I am looking at purchasing a doe that is registered with ABGA. The current owner never transferred her papers into his name, he has the original papers from the breeder. Is this going to be an issue when I try to transfer her to my name?


----------



## capracreek (Apr 5, 2016)

While not correct you might can do it. I would check and see if they require a transfer record. If so it might be hard to get from the breeder since she did not transfer the goat directly to you. At worse case he needs to register the goat and then transfer to you. Have it all in writing.


----------



## Jessica84 (Oct 27, 2011)

Find out if the breeder or the seller ever wrote out the sellers info on the top part. If not no big deal you will put your info on and if she is older then 16 months it will be a little more money to register it. If they did fill it out tell them you want it in their name and then signed off on the back.
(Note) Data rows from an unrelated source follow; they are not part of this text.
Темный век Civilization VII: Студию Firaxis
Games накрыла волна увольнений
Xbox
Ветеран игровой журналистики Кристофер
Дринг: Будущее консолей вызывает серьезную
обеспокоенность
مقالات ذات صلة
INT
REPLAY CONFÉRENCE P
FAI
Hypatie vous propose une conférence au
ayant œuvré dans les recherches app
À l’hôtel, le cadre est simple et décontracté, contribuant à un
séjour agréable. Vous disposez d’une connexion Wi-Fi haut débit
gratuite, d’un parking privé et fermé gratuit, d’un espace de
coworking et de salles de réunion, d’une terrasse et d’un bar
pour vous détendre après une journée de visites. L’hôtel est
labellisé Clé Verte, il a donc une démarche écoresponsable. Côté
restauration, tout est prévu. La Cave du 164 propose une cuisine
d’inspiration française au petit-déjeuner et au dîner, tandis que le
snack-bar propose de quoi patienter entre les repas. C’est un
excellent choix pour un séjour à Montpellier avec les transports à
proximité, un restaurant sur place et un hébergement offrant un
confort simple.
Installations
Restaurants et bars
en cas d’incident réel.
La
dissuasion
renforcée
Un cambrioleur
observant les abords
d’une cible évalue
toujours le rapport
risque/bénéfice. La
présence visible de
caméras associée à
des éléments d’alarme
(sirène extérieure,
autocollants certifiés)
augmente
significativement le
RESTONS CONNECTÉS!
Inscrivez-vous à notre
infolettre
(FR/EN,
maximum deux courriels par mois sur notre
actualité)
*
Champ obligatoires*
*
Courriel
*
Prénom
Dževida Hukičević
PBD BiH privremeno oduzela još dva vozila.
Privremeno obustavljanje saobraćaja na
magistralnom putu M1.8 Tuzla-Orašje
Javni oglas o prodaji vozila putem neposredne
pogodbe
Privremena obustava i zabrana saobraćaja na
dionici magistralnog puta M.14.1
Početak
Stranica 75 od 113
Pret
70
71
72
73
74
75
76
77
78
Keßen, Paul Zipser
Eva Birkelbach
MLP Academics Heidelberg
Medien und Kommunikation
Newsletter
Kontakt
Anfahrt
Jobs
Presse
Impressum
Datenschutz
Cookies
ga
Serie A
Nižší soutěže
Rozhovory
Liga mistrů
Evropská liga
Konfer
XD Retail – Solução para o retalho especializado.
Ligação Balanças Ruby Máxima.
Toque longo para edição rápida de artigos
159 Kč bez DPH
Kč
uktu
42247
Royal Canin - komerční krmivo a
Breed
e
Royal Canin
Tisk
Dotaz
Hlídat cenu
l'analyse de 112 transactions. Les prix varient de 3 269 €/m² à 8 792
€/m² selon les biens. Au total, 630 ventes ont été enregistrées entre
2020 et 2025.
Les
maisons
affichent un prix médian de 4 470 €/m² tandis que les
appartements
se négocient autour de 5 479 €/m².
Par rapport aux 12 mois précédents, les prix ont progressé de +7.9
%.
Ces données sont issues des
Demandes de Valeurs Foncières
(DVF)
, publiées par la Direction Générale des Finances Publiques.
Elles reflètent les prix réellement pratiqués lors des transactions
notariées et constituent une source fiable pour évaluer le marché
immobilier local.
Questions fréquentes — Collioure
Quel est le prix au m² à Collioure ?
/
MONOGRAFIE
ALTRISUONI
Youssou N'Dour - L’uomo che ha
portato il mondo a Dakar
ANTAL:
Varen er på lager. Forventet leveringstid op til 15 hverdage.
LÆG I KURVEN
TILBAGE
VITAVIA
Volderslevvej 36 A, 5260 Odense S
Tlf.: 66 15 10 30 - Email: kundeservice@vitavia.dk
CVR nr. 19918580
F you really really want that doe you can offer to pay for it. I wouldn't but that's me. To make sure that you don't back out after it's done or in the process of doing it on the sellers part you can put a deposit down. EVERYTHING in writing! I can not stress that enough. Worse case (doe dies before you get your hands on it) think of it all and make sure it's covered so you don't get screwed as well.
I had kinda the same thing going on when I first started. When I called abga they said sucks to be you. Called again and got a very nice lady and she wrote to the breeder and let them know what was going on and I had to take pics of the animal and tattoo and then they made it so that it was like they sold the animal straight to me. If I didn't get ahold of that abga lady or the breeder wasn't so sweet I never would have gotten those papers


----------



## Critter015 (Feb 19, 2017)

I'm hoping that if there is an issue the breeder will be able to help me out. These are the actual registration papers, so the issue would just be with transferring them. I have another doe out of the same dam from this breeder and she is my favorite, so I was really excited to find this doe.


----------



## capracreek (Apr 5, 2016)

Well if you already have a relationship with her that should make it easier. Good luck


----------



## toth boer goats (Jul 20, 2008)

All good advice, good luck.


----------



## Jessica84 (Oct 27, 2011)

ok then is the info on the back open and just signed? Make sure the breeder will help you before you do anything. Its going to really suck if you pay a good price for a registered goat and you have just a commercial on your hands.


----------



## Critter015 (Feb 19, 2017)

I just went and picked her up. The papers are open on the back, just signed by the breeder. Honestly I'm happy to have her even if the transfer doesn't work out, she's a really nice looking goat.


----------



## Jessica84 (Oct 27, 2011)

Perfect! Then just fill out the info on the back. I totally understand liking the goat for the goat I just didn't want you to get in a jam if papers were something you were considering in the price.


----------



## toth boer goats (Jul 20, 2008)

That is awesome.


----------